Christian faith is not a formless impulse; it is self-surrender to a corporate
life ruled on a definite model of religious and moral teaching. What
St. Paul has here chiefly in mind is moral teaching. But the moral
teaching was inseparable from religious facts and motives. Nor is
it difficult to ascertain from the allusions of the New Testament what
the subjects were in which the first Christians were orally instructed,
or, in other words, what constituted ‘the tradition’ which lies behind
the written books of the New Testament. It comprised instruction
in (1) the facts of our Lord’s life, death, and resurrection ; (cf. Luke
i. 1-4; 1 Cor. xi. 23; xv. 3, 4.) (2) the meaning of sacred rites—baptism,
laying on of hands, eucharist (cf.

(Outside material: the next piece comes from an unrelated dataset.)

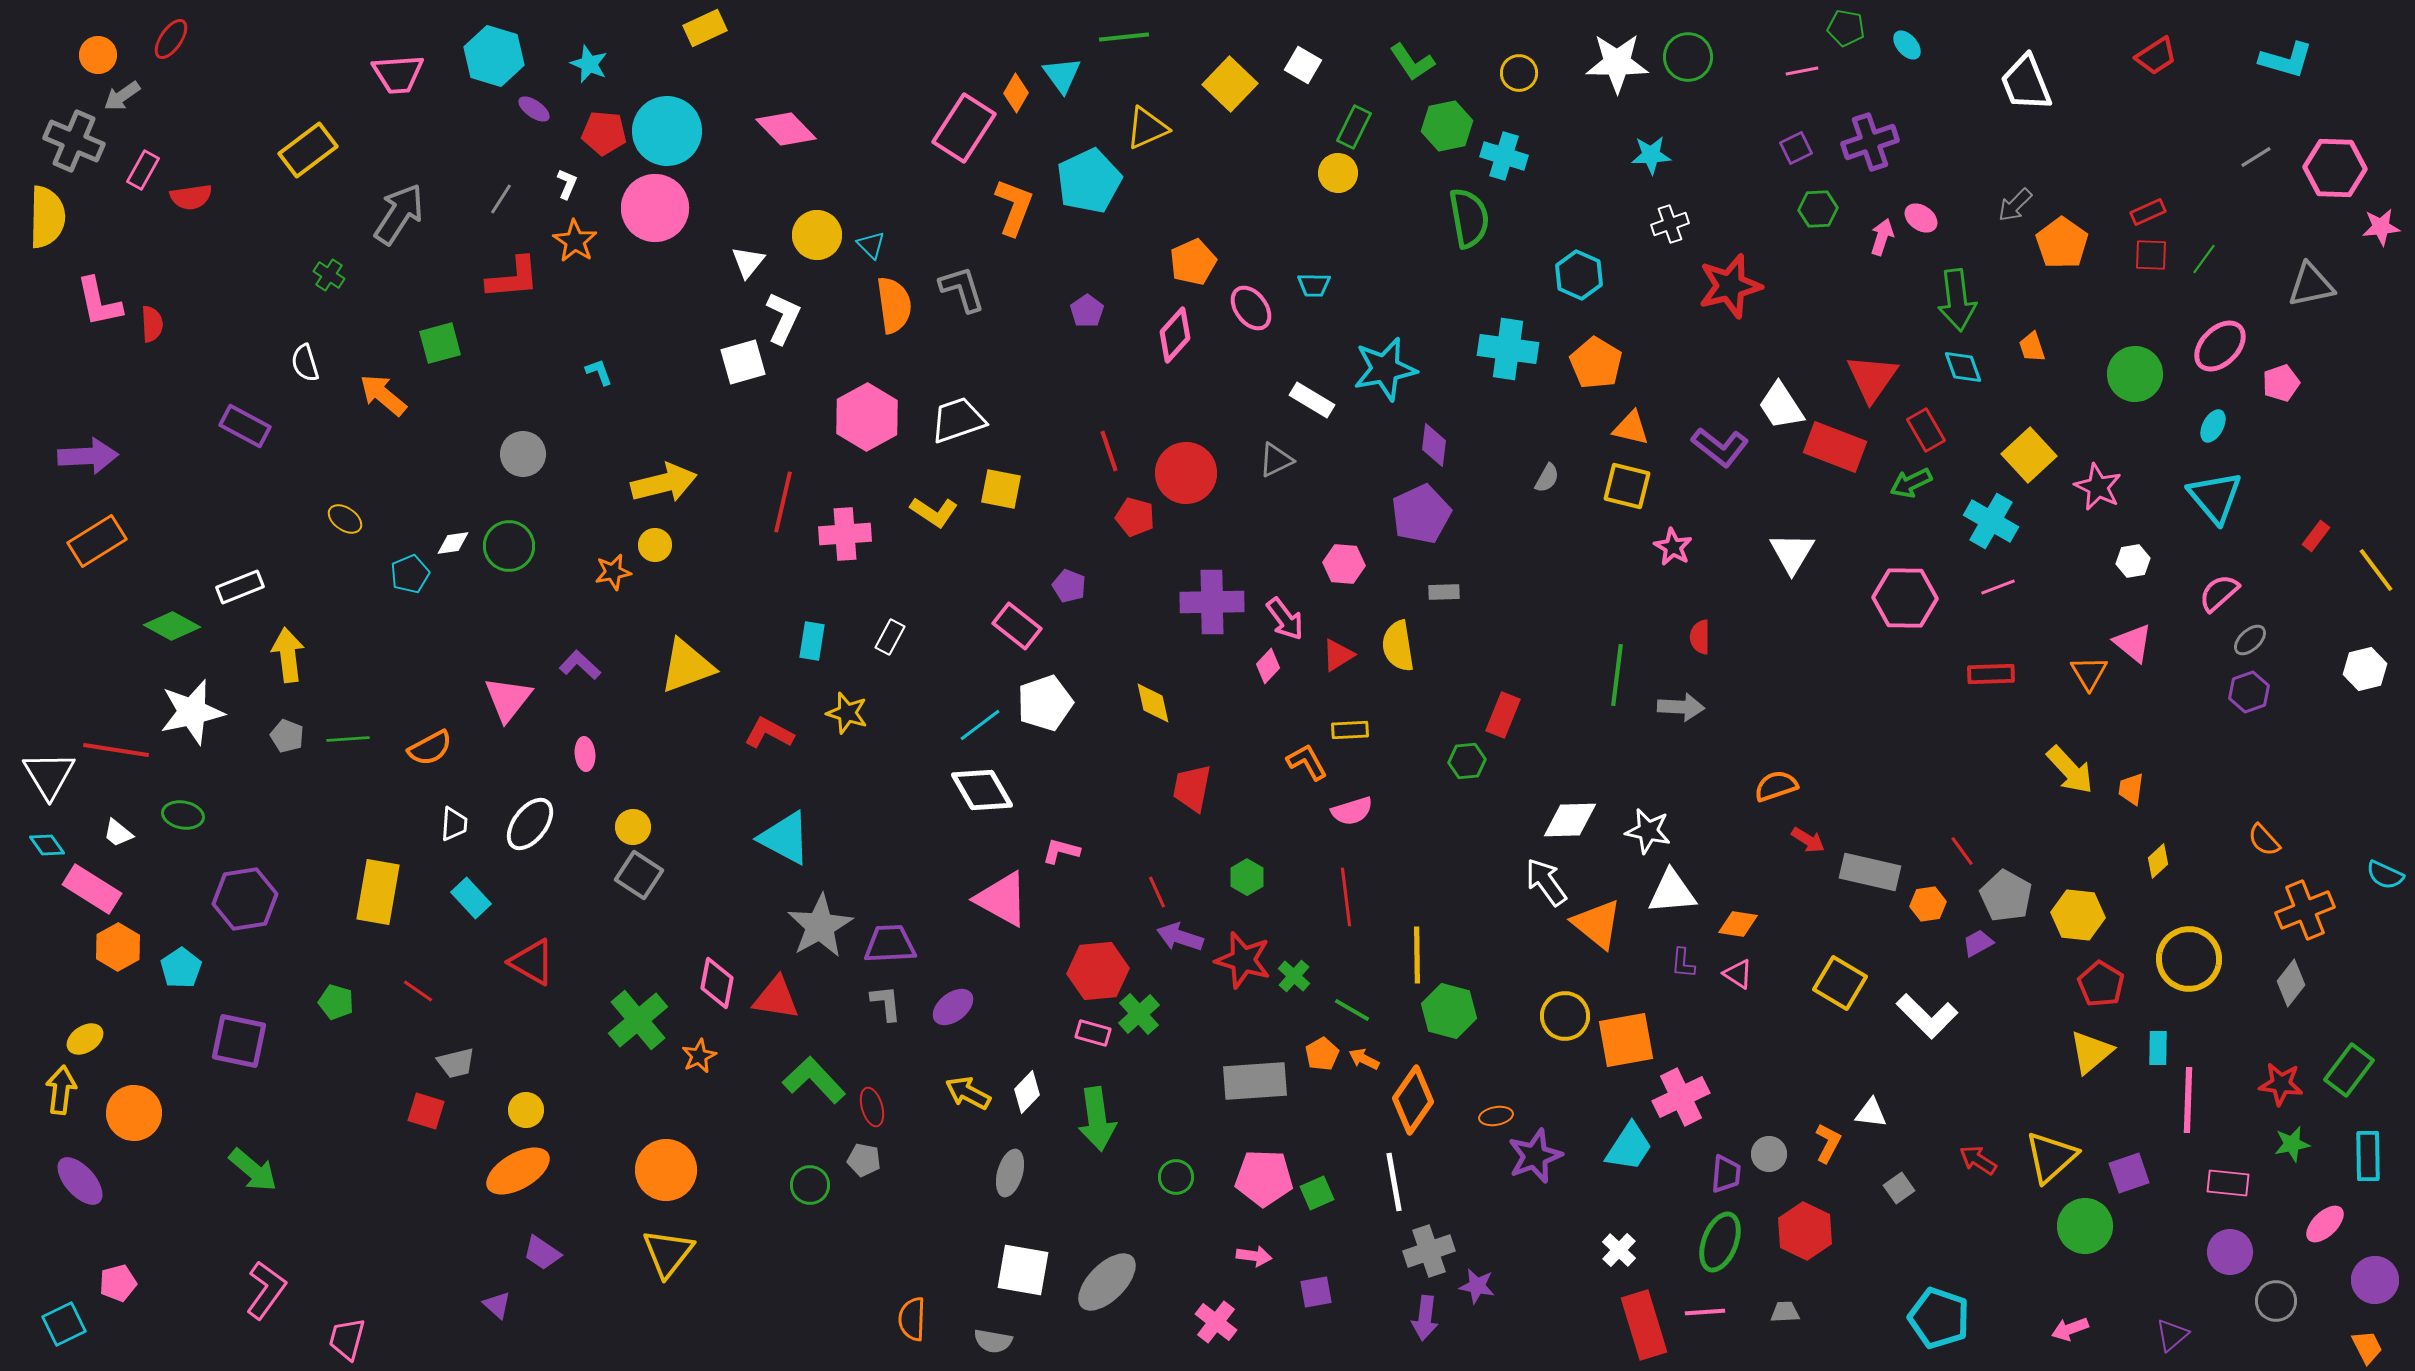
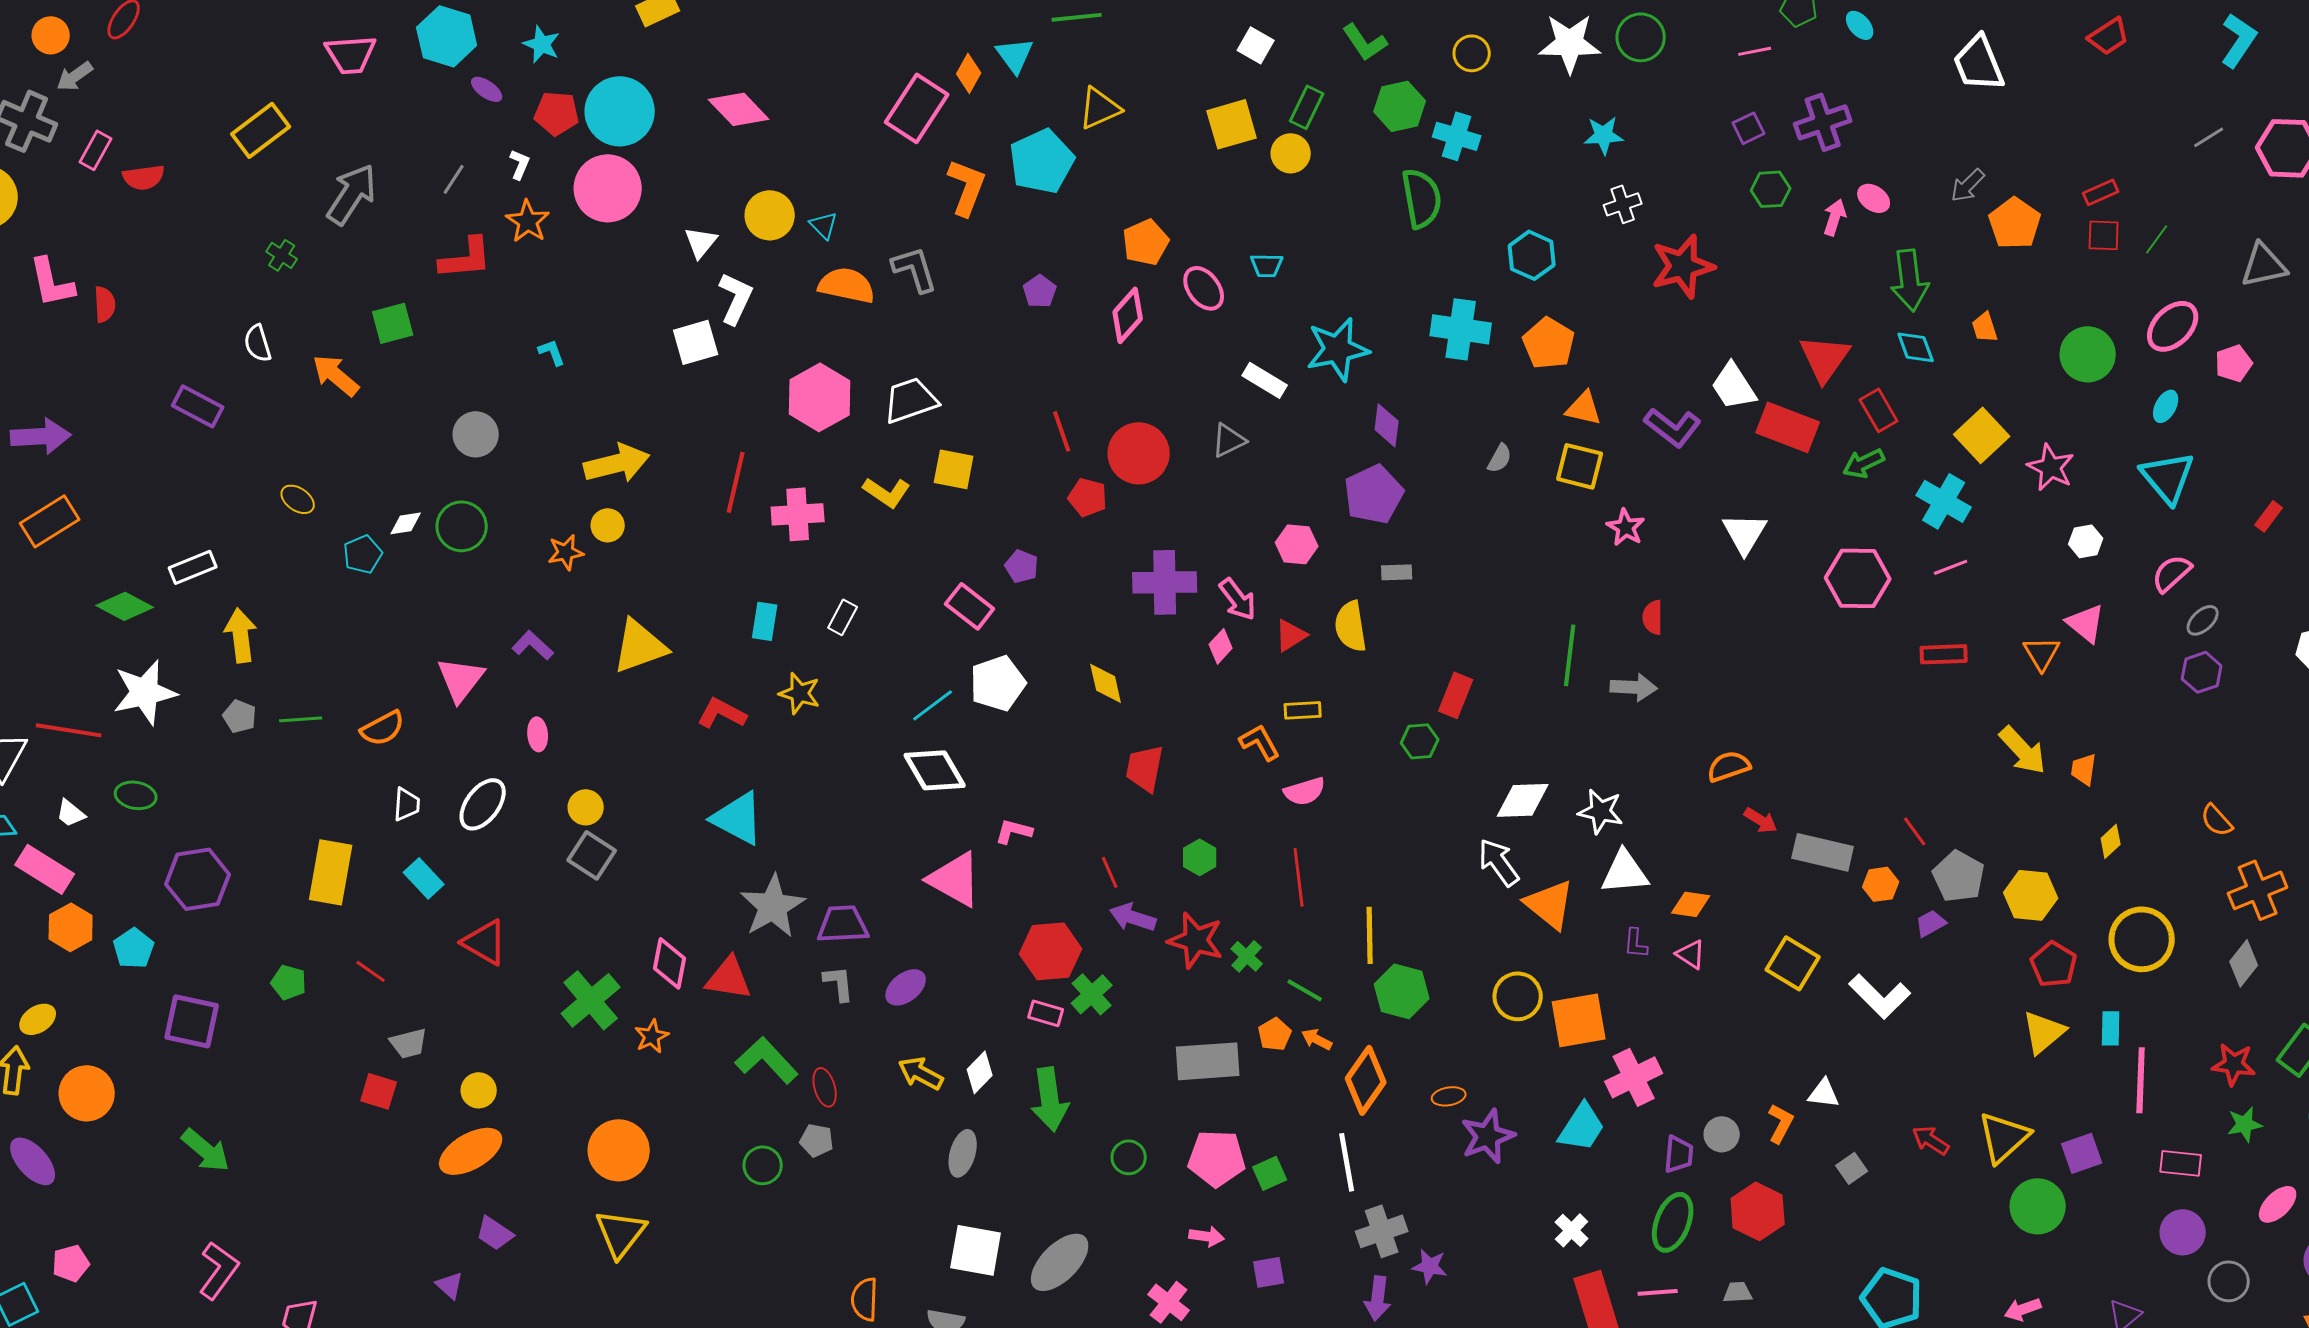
cyan L-shape: (2286, 60) -> (2239, 40), turned -72
yellow square: (1230, 84) -> (1232, 124), moved, turned 30
orange semicircle: (894, 305) -> (847, 285), turned -70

Rom. vi. 3; Heb. vi. 1-6; 1 Cor. x.
15, 16; xi. 23ff.; Acts. ii. 38.)—including the Lord’s Prayer (Didache,
8); (3) the moral duties of ‘the way,’ and the doctrine ‘of the resurrection
of the dead and of eternal judgement’ (Heb. vi. 1, 2; 1 Thess. iv. 1, 2;
v. 2.); (4) the meaning of ‘the Name of the Father, and of the Son, and
of the Holy Ghost.’ On all these subjects the books of the New Testament
do not give the primary instruction, but imply that it has been already
3. The word rendered ‘sanctification’ (vers. 19, 22) is one which needs
to have its primitive force restored to it. The ‘saint’ is the person
set apart for the worship and service of God. What is here translated
‘sanctification’ means literally (1) ‘the process of being made fit for
such worship and service,’ that is, consecration as of a priest; or (2)
by a slight transition of meaning, the result of such consecration, i.